◆ TASK STATEMENT ◆
Give back the lines below exactly, but do not include any pictures.

◆ DATA FOR PROCESSING ◆
----

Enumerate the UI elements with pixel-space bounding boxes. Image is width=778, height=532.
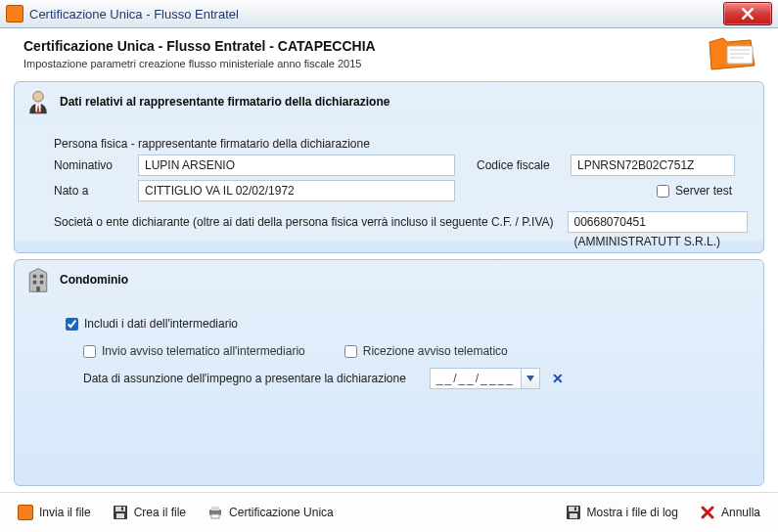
data-assunzione-label: Data di assunzione dell'impegno a presen… bbox=[83, 372, 406, 385]
server-test-checkbox[interactable]: Server test bbox=[657, 184, 732, 198]
group-firmatario-header: Dati relativi al rappresentante firmatar… bbox=[15, 82, 763, 125]
societa-label: Società o ente dichiarante (oltre ai dat… bbox=[54, 215, 554, 229]
svg-rect-7 bbox=[36, 287, 40, 291]
includi-intermediario-checkbox[interactable]: Includi i dati dell'intermediario bbox=[66, 317, 238, 331]
nominativo-label: Nominativo bbox=[54, 158, 130, 172]
data-assunzione-field[interactable]: __/__/____ bbox=[430, 368, 540, 389]
close-icon bbox=[742, 8, 754, 20]
mostra-log-button[interactable]: Mostra i file di log bbox=[566, 505, 678, 520]
page-title: Certificazione Unica - Flusso Entratel -… bbox=[23, 38, 760, 54]
svg-rect-11 bbox=[121, 508, 123, 511]
svg-rect-10 bbox=[116, 513, 124, 518]
invio-avviso-checkbox[interactable]: Invio avviso telematico all'intermediari… bbox=[83, 344, 305, 358]
page-subtitle: Impostazione parametri creazione flusso … bbox=[23, 58, 760, 69]
svg-rect-0 bbox=[727, 46, 753, 64]
societa-field[interactable]: 00668070451 (AMMINISTRATUTT S.R.L.) bbox=[568, 211, 749, 233]
send-file-icon bbox=[18, 505, 33, 520]
svg-rect-13 bbox=[211, 507, 219, 510]
printer-icon bbox=[207, 505, 223, 520]
date-dropdown-button[interactable] bbox=[521, 369, 539, 388]
person-icon bbox=[24, 88, 52, 115]
footer-toolbar: Invia il file Crea il file Certificazion… bbox=[0, 492, 778, 532]
svg-rect-6 bbox=[40, 281, 44, 285]
persona-label: Persona fisica - rappresentante firmatar… bbox=[54, 137, 370, 151]
annulla-button[interactable]: Annulla bbox=[700, 505, 760, 520]
building-icon bbox=[24, 266, 52, 293]
cancel-icon bbox=[700, 505, 715, 520]
group-condominio-header: Condominio bbox=[15, 260, 763, 303]
group-firmatario: Dati relativi al rappresentante firmatar… bbox=[14, 81, 764, 253]
log-save-icon bbox=[566, 505, 581, 520]
ricezione-avviso-label: Ricezione avviso telematico bbox=[363, 344, 508, 358]
codice-fiscale-label: Codice fiscale bbox=[477, 158, 563, 172]
crea-file-button[interactable]: Crea il file bbox=[113, 505, 186, 520]
natoa-field[interactable]: CITTIGLIO VA IL 02/02/1972 bbox=[138, 180, 455, 201]
invio-avviso-input[interactable] bbox=[83, 345, 96, 358]
save-icon bbox=[113, 505, 128, 520]
mostra-log-label: Mostra i file di log bbox=[587, 506, 678, 519]
natoa-label: Nato a bbox=[54, 184, 130, 198]
svg-rect-16 bbox=[569, 507, 578, 511]
ricezione-avviso-checkbox[interactable]: Ricezione avviso telematico bbox=[344, 344, 508, 358]
titlebar: Certificazione Unica - Flusso Entratel bbox=[0, 0, 778, 28]
invia-file-label: Invia il file bbox=[39, 506, 91, 519]
group-condominio: Condominio Includi i dati dell'intermedi… bbox=[14, 259, 764, 486]
includi-intermediario-label: Includi i dati dell'intermediario bbox=[84, 317, 238, 331]
svg-rect-5 bbox=[33, 281, 37, 285]
window-title: Certificazione Unica - Flusso Entratel bbox=[29, 7, 239, 22]
group-firmatario-title: Dati relativi al rappresentante firmatar… bbox=[60, 95, 389, 109]
svg-rect-9 bbox=[115, 507, 125, 511]
crea-file-label: Crea il file bbox=[134, 506, 186, 519]
page-header: Certificazione Unica - Flusso Entratel -… bbox=[0, 28, 778, 75]
invio-avviso-label: Invio avviso telematico all'intermediari… bbox=[102, 344, 305, 358]
group-condominio-title: Condominio bbox=[60, 273, 128, 287]
app-icon bbox=[6, 5, 23, 22]
svg-rect-17 bbox=[570, 513, 577, 518]
invia-file-button[interactable]: Invia il file bbox=[18, 505, 91, 520]
nominativo-field[interactable]: LUPIN ARSENIO bbox=[138, 155, 455, 176]
svg-rect-18 bbox=[574, 508, 576, 511]
data-assunzione-value: __/__/____ bbox=[431, 372, 521, 385]
codice-fiscale-field[interactable]: LPNRSN72B02C751Z bbox=[571, 155, 735, 176]
svg-rect-3 bbox=[33, 275, 37, 279]
svg-rect-14 bbox=[211, 514, 219, 518]
certificazione-unica-button[interactable]: Certificazione Unica bbox=[207, 505, 334, 520]
header-folder-icon bbox=[706, 32, 756, 71]
svg-rect-4 bbox=[40, 275, 44, 279]
server-test-label: Server test bbox=[675, 184, 732, 198]
includi-intermediario-input[interactable] bbox=[66, 318, 78, 331]
clear-date-button[interactable]: ✕ bbox=[552, 371, 564, 386]
server-test-checkbox-input[interactable] bbox=[657, 185, 669, 198]
svg-point-1 bbox=[33, 92, 44, 103]
window-close-button[interactable] bbox=[723, 2, 772, 25]
chevron-down-icon bbox=[526, 376, 534, 381]
certificazione-unica-label: Certificazione Unica bbox=[229, 506, 334, 519]
ricezione-avviso-input[interactable] bbox=[344, 345, 357, 358]
annulla-label: Annulla bbox=[721, 506, 760, 519]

----

◆ REPLY TO THE TASK ◆
Enumerate the UI elements with pixel-space bounding boxes. Image is width=778, height=532.
data-assunzione-label: Data di assunzione dell'impegno a presen… bbox=[83, 372, 406, 385]
server-test-checkbox[interactable]: Server test bbox=[657, 184, 732, 198]
group-firmatario-header: Dati relativi al rappresentante firmatar… bbox=[15, 82, 763, 125]
societa-label: Società o ente dichiarante (oltre ai dat… bbox=[54, 215, 554, 229]
svg-rect-7 bbox=[36, 287, 40, 291]
includi-intermediario-checkbox[interactable]: Includi i dati dell'intermediario bbox=[66, 317, 238, 331]
nominativo-label: Nominativo bbox=[54, 158, 130, 172]
data-assunzione-field[interactable]: __/__/____ bbox=[430, 368, 540, 389]
close-icon bbox=[742, 8, 754, 20]
mostra-log-button[interactable]: Mostra i file di log bbox=[566, 505, 678, 520]
page-title: Certificazione Unica - Flusso Entratel -… bbox=[23, 38, 760, 54]
svg-rect-11 bbox=[121, 508, 123, 511]
svg-rect-10 bbox=[116, 513, 124, 518]
invio-avviso-checkbox[interactable]: Invio avviso telematico all'intermediari… bbox=[83, 344, 305, 358]
page-subtitle: Impostazione parametri creazione flusso … bbox=[23, 58, 760, 69]
svg-rect-0 bbox=[727, 46, 753, 64]
societa-field[interactable]: 00668070451 (AMMINISTRATUTT S.R.L.) bbox=[568, 211, 749, 233]
send-file-icon bbox=[18, 505, 33, 520]
svg-rect-13 bbox=[211, 507, 219, 510]
printer-icon bbox=[207, 505, 223, 520]
date-dropdown-button[interactable] bbox=[521, 369, 539, 388]
person-icon bbox=[24, 88, 52, 115]
footer-toolbar: Invia il file Crea il file Certificazion… bbox=[0, 492, 778, 532]
svg-rect-6 bbox=[40, 281, 44, 285]
persona-label: Persona fisica - rappresentante firmatar… bbox=[54, 137, 370, 151]
annulla-button[interactable]: Annulla bbox=[700, 505, 760, 520]
building-icon bbox=[24, 266, 52, 293]
cancel-icon bbox=[700, 505, 715, 520]
group-condominio-header: Condominio bbox=[15, 260, 763, 303]
group-firmatario: Dati relativi al rappresentante firmatar… bbox=[14, 81, 764, 253]
log-save-icon bbox=[566, 505, 581, 520]
ricezione-avviso-label: Ricezione avviso telematico bbox=[363, 344, 508, 358]
codice-fiscale-label: Codice fiscale bbox=[477, 158, 563, 172]
crea-file-button[interactable]: Crea il file bbox=[113, 505, 186, 520]
natoa-field[interactable]: CITTIGLIO VA IL 02/02/1972 bbox=[138, 180, 455, 201]
invio-avviso-input[interactable] bbox=[83, 345, 96, 358]
save-icon bbox=[113, 505, 128, 520]
mostra-log-label: Mostra i file di log bbox=[587, 506, 678, 519]
natoa-label: Nato a bbox=[54, 184, 130, 198]
svg-rect-16 bbox=[569, 507, 578, 511]
ricezione-avviso-checkbox[interactable]: Ricezione avviso telematico bbox=[344, 344, 508, 358]
titlebar: Certificazione Unica - Flusso Entratel bbox=[0, 0, 778, 28]
invia-file-label: Invia il file bbox=[39, 506, 91, 519]
group-condominio: Condominio Includi i dati dell'intermedi… bbox=[14, 259, 764, 486]
includi-intermediario-label: Includi i dati dell'intermediario bbox=[84, 317, 238, 331]
svg-rect-5 bbox=[33, 281, 37, 285]
window-title: Certificazione Unica - Flusso Entratel bbox=[29, 7, 239, 22]
group-firmatario-title: Dati relativi al rappresentante firmatar… bbox=[60, 95, 389, 109]
svg-rect-9 bbox=[115, 507, 125, 511]
crea-file-label: Crea il file bbox=[134, 506, 186, 519]
page-header: Certificazione Unica - Flusso Entratel -… bbox=[0, 28, 778, 75]
invio-avviso-label: Invio avviso telematico all'intermediari… bbox=[102, 344, 305, 358]
group-condominio-title: Condominio bbox=[60, 273, 128, 287]
app-icon bbox=[6, 5, 23, 22]
svg-rect-17 bbox=[570, 513, 577, 518]
invia-file-button[interactable]: Invia il file bbox=[18, 505, 91, 520]
nominativo-field[interactable]: LUPIN ARSENIO bbox=[138, 155, 455, 176]
svg-rect-18 bbox=[574, 508, 576, 511]
data-assunzione-value: __/__/____ bbox=[431, 372, 521, 385]
codice-fiscale-field[interactable]: LPNRSN72B02C751Z bbox=[571, 155, 735, 176]
svg-rect-3 bbox=[33, 275, 37, 279]
svg-rect-14 bbox=[211, 514, 219, 518]
certificazione-unica-button[interactable]: Certificazione Unica bbox=[207, 505, 334, 520]
header-folder-icon bbox=[706, 32, 756, 71]
svg-rect-4 bbox=[40, 275, 44, 279]
server-test-label: Server test bbox=[675, 184, 732, 198]
includi-intermediario-input[interactable] bbox=[66, 318, 78, 331]
clear-date-button[interactable]: ✕ bbox=[552, 371, 564, 386]
server-test-checkbox-input[interactable] bbox=[657, 185, 669, 198]
svg-point-1 bbox=[33, 92, 44, 103]
window-close-button[interactable] bbox=[723, 2, 772, 25]
chevron-down-icon bbox=[526, 376, 534, 381]
certificazione-unica-label: Certificazione Unica bbox=[229, 506, 334, 519]
ricezione-avviso-input[interactable] bbox=[344, 345, 357, 358]
annulla-label: Annulla bbox=[721, 506, 760, 519]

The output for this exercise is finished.